Localisation[modifier | modifier le code]

L'église paroissiale Saint-Pierre est située dans le département français de la Charente, sur la commune de Brillac, territoire de Charente Limousine.

Elle est située au centre du bourg actuel et domine l'ensemble des bâtisses du village et la vallée de L'Issoire.

L'église fut un des deux éléments centraux du noyau médiéval de Brillac appelé le « Fort », et faisait face à l'ancien château.

La place publique présente devant le portail d'entrée était autrefois un cimetière. Elle porte aujourd'hui son nom. Des bâtisses datant du Moyen Âge sont toujours présentes aux abords de l'église l'enserrant sur ses parties sud et ouest.

Historique[modifier | modifier le code]

De style gothique, l'église date de la fin du XIIe siècle, début du XIIIe.

Associées au comté de la Marche, territoire de transition entre les possessions des comtes du Poitou, d'Angoumois, du Limousin et ducs d'Aquitaine, et celles du roi de France, elle dépendait du diocèse de Limoges.

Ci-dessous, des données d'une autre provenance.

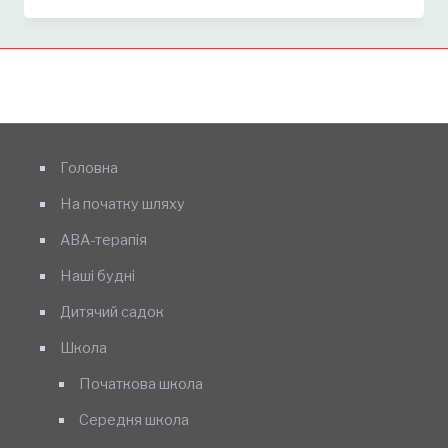
Головна
На початку шляху
АВА-терапія
Наші будні
Дитячий садок
Школа
Початкова школа
Середня школа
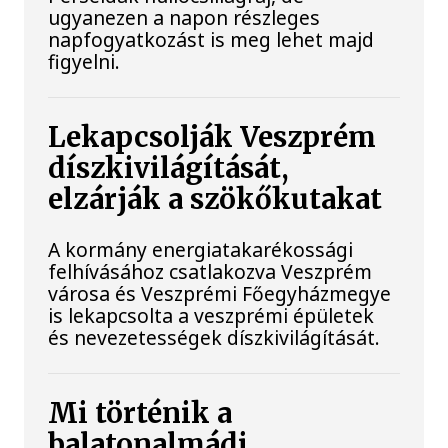
ugyanezen a napon részleges
napfogyatkozást is meg lehet majd
figyelni.
Lekapcsolják Veszprém
díszkivilágítását,
elzárják a szökőkutakat
A kormány energiatakarékossági
felhívásához csatlakozva Veszprém
városa és Veszprémi Főegyházmegye
is lekapcsolta a veszprémi épületek
és nevezetességek díszkivilágítását.
Mi történik a
balatonalmádi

On y a honoré saint Pierre, saint Honoré, saint Eutrope, saint Sulpice et saint Mélèze. La vicairie perpétuelle était membre de l'ancien chapitre collégial de Brillac qui fut réuni à celui du Dorat vers 1400.

Elle a été restaurée de nombreuses fois tout au long de son histoire.

Le 8 février 1803, une description présente l'église en mauvais état, seules les parties les plus urgentes sont portées au budget de 1806. En 1866 des travaux de couverture au clocher sont exécutés des travaux de couverture au clocher sous les ordres de l'architecte A. Lemaire de Brillac. Occasionnant des dégâts, des travaux sont exécutés en 1867 au clocher et à la couverture de l'église.

La couverture et la charpente sont reprises en 1888 par François Maingaud et des travaux de maçonnerie sont exécutés en 1889 par Jean Dabzac, maçon à Brillac.

La sacristie est reconstruite en 1897. Trois vitraux sont installés en 1964.

L'édifice est inscrit au titre des monuments historiques par arrêté du 21 mai 2001[1]. Elle est propriété de la commune. Plusieurs mois de travaux d'embellissement ont été nécessaires.

La place de l'église ainsi que les rues et ruelles jouxtant cet édifice ont elles aussi été l'œuvre d'un travail de remise en état et valorisation du site.

Architecture[modifier | modifier le code]

Extérieur[modifier | modifier le code]

Construite en pierre locale , le granit, elle se démarque à l'extérieur par ses roches sculptées autour de sa porte et ses nombreux corbeaux tout autour du bâtiment.

Édifiée selon un plan allongé comportant un vaisseau, on retrouve des murs enduits fait de moellons de granite en pierre de taille.

L'édifice est couvert par une toiture polygonale à longs pans recouverte de tuile creuses. Elle est surmontée d'une flèche polygonale (clocher) en ardoise.

Elle se distingue par la présence du clocher sur la troisième travée de la nef et son portail sur l'élévation nord.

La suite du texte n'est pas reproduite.